··· GIVEN RECORDS ···

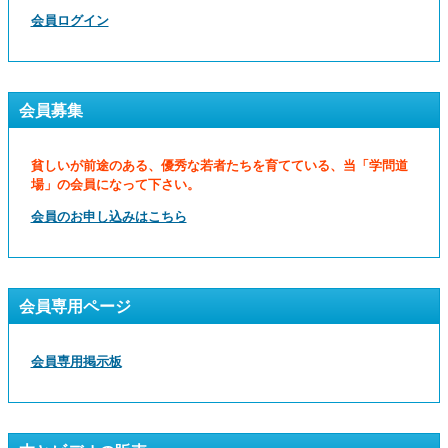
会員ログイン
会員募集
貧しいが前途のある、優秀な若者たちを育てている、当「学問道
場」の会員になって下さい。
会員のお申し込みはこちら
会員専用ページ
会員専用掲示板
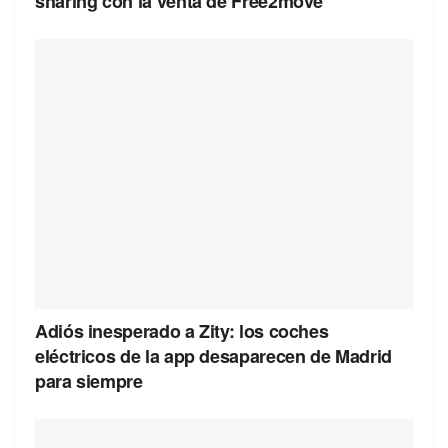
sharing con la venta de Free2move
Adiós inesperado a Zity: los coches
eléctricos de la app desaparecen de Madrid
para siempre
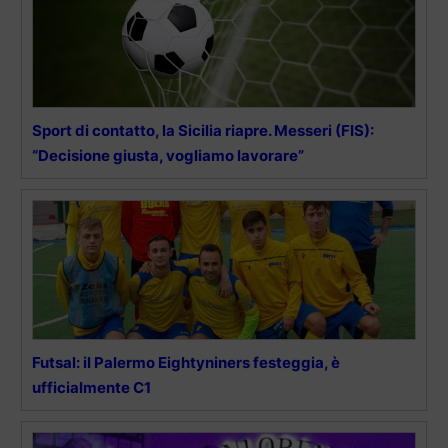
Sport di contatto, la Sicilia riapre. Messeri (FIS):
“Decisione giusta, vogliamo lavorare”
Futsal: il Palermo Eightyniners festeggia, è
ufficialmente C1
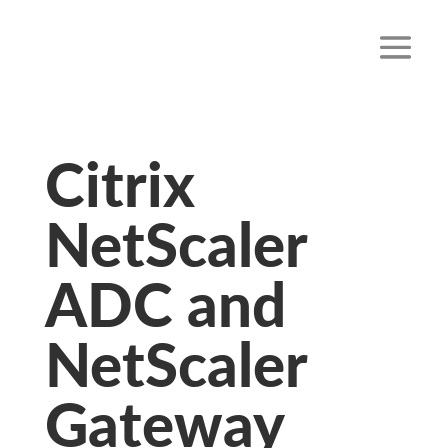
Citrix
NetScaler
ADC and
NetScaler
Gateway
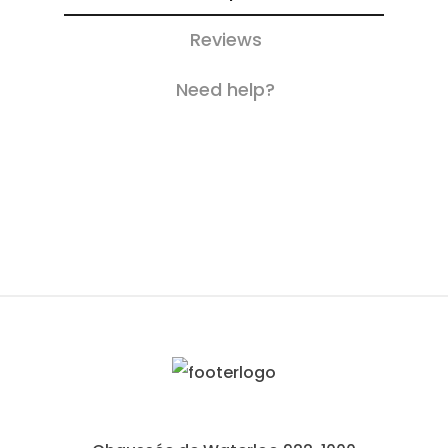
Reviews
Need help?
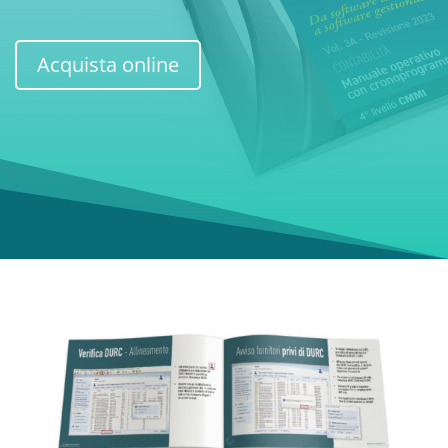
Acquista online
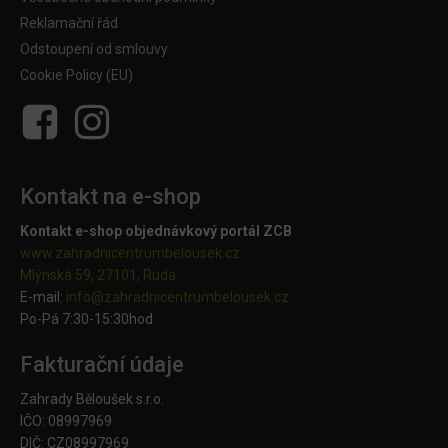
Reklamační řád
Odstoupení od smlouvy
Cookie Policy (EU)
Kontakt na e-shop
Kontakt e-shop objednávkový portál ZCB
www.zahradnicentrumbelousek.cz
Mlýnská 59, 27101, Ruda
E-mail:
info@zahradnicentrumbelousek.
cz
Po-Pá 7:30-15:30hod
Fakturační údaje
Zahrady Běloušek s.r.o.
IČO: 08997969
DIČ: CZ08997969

···
··· GIVEN RECORDS ···

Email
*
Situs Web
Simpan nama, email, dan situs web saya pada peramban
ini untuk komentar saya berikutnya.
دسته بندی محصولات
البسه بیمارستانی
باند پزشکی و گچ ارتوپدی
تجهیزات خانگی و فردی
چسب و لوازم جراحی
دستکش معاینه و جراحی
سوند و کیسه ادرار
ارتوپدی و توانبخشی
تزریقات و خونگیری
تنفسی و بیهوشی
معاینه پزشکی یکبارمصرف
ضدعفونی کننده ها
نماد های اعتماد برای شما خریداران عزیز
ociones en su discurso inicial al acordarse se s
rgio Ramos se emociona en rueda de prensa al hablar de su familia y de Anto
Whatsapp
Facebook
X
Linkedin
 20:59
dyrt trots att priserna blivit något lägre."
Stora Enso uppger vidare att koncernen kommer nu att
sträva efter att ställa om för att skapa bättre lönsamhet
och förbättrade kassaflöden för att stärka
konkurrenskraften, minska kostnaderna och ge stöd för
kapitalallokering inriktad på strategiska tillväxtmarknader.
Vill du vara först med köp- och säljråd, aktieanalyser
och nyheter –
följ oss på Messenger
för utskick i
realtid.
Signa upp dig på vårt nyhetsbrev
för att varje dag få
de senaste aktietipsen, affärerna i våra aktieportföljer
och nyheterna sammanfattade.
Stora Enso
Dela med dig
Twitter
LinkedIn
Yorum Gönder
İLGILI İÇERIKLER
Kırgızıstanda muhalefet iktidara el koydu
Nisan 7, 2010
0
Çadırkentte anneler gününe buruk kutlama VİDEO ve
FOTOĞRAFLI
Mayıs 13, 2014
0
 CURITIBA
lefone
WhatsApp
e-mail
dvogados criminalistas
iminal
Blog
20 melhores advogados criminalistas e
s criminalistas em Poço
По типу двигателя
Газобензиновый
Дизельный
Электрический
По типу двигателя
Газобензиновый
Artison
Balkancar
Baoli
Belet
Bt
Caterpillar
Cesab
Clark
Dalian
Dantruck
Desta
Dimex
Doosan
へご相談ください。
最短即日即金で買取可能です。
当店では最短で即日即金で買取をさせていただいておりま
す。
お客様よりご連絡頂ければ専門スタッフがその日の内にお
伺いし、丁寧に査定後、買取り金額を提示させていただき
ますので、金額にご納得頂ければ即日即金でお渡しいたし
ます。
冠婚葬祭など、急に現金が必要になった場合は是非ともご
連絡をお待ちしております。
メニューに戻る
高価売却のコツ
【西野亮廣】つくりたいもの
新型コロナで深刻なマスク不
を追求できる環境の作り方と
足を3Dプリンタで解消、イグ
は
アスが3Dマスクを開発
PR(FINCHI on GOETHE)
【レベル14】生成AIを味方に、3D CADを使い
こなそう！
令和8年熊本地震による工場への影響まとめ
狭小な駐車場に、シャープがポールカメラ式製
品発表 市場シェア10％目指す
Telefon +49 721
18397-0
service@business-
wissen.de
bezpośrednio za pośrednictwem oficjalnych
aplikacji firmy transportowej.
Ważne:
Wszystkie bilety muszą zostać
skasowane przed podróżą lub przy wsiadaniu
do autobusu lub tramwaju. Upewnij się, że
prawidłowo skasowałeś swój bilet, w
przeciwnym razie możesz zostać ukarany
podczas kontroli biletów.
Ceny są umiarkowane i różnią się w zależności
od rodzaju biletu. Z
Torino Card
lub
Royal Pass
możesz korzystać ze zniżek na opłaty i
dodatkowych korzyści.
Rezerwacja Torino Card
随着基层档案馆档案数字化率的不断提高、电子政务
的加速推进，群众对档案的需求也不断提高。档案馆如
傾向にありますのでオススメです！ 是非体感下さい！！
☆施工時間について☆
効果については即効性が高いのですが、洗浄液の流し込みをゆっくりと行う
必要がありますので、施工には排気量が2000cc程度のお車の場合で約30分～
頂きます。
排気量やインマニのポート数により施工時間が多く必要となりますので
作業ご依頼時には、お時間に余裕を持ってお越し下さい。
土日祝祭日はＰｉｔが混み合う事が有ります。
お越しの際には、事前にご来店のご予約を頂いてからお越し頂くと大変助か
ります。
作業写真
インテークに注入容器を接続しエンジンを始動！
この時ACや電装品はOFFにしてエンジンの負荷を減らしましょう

···

WHAT THIS TASK INVOLVES: An exact, complete copy of the lines above from the one with "Odstoupení od smlouvy" through the one with "DIČ: CZ08997969" is the whole answer.

EXERCISE RESULT:
Odstoupení od smlouvy
Cookie Policy (EU)
Kontakt na e-shop
Kontakt e-shop objednávkový portál ZCB
www.zahradnicentrumbelousek.cz
Mlýnská 59, 27101, Ruda
E-mail:
info@zahradnicentrumbelousek.
cz
Po-Pá 7:30-15:30hod
Fakturační údaje
Zahrady Běloušek s.r.o.
IČO: 08997969
DIČ: CZ08997969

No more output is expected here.